Pemba Sherpa owns the restaurant and a growing chai business that keep him busy enough. But, he’s also a world-class mountaineer. He’s guided more than 40 trips through the Himalayas and he has a heart of gold.
Boulder’s striking Flatirons attract countless visitors every year. It’s what drew Pemba here 25 years ago as a mountain guide, from half way around the world.
“Boulder is a climbing mecca,” he said. “I grew up in the Everest region of Nepal in a remote village of 10 houses called Sewangma.”
Here, inside Sherpa’s Adventurers Restaurant & Bar, visitors get a small glimpse of the Himalayas; the home of those who’ve made this a traditional Nepalese, Indian, Tibetan restaurant.
Their stories line the walls. Pemba said they’re all climbers.
Their recipes have won the hearts of locals and travelers alike. “People really seem to like the Sherpa stew,” Pemba said.
He opened the restaurant 15 years ago. He said it’s all about quality. “Every night I go back in kitchen myself and making sure all the foods are prepared fresh.”
But, it’s not just the food that has captivated diners. His homemade Sherpa Chai; passed down from generations of Sherpa people; is also a big hit.

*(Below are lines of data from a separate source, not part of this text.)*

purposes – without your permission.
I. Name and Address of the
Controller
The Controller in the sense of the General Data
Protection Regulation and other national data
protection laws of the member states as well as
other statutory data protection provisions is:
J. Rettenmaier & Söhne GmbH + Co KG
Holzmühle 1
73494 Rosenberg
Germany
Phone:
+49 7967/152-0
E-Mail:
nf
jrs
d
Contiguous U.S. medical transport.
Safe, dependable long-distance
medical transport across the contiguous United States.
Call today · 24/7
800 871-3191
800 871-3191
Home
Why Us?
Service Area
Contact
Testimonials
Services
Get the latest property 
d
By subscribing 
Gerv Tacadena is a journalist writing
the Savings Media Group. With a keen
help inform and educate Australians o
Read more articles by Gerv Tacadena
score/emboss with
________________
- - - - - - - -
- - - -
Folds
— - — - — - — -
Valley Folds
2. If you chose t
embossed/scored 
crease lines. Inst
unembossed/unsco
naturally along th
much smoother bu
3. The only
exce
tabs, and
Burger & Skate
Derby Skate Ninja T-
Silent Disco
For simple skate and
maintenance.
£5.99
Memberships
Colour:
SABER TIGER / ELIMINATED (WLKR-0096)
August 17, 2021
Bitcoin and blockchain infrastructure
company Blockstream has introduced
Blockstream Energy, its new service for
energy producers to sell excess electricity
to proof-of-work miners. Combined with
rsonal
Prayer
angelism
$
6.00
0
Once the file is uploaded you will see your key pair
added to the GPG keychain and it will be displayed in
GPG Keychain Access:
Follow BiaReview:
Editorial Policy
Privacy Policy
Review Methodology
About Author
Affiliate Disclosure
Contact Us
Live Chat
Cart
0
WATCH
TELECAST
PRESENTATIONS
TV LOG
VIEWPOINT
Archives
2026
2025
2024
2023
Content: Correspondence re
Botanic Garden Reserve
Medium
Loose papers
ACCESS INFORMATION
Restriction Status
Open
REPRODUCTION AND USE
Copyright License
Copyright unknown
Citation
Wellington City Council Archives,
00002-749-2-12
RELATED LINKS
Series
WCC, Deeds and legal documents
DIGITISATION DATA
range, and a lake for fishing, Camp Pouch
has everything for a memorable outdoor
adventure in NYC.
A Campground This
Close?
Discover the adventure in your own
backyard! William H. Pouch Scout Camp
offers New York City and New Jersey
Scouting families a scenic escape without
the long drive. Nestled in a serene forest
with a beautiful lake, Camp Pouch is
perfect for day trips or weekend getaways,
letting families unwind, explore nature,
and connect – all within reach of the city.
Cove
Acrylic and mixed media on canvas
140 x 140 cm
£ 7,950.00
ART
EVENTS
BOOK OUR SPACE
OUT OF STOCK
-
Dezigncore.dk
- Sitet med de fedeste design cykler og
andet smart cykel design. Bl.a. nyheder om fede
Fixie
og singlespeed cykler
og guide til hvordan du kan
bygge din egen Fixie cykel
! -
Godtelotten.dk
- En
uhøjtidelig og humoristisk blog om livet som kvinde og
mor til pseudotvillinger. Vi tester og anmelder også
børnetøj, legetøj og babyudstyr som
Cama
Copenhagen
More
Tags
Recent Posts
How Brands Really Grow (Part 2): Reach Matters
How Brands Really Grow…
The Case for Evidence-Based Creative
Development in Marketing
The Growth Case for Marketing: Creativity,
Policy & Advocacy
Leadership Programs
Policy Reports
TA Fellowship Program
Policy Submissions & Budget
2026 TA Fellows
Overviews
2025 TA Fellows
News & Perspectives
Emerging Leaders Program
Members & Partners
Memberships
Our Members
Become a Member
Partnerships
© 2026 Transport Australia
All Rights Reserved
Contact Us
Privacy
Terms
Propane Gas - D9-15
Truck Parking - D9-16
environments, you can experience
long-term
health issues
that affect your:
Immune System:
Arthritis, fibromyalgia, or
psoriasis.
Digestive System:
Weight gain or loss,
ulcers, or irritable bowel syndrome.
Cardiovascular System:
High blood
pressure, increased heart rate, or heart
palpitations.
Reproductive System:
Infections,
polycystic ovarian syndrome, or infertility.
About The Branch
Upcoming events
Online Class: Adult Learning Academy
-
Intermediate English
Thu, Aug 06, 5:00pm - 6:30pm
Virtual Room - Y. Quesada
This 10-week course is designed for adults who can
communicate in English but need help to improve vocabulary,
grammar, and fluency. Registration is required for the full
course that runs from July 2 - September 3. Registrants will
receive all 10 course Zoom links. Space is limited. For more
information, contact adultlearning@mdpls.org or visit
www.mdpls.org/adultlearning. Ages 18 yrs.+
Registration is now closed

“Each morning I have to walk 3 hours from my home to get to the school. So my mom used to make me this product every morning before I trekked to school,” Pemba said.
Five percent of the proceeds of Sherpa Chai go to charity. With the help of the climbing community and the success of the restaurant, Pemba has been able to make a big difference in his small town.
“I went back and built a permanent suspension bridge and now kids can get to their school in half hour,” he said.
Even though the restaurant and chai business keep him busy, he still finds time to get back to his roots. “When I have time to go climbing, I pack my gear and go.”
Pemba said the surest path to a meaningful life is service.
Not only is he serving up a taste of something uniquely different from a remote life in the shadow of Mount Everest, he’s bettering the lives of the people he so proudly represents.
“I know the condition of the life there. I know how harsh it is. And I know that with my small effort how much I can change these people’s life.”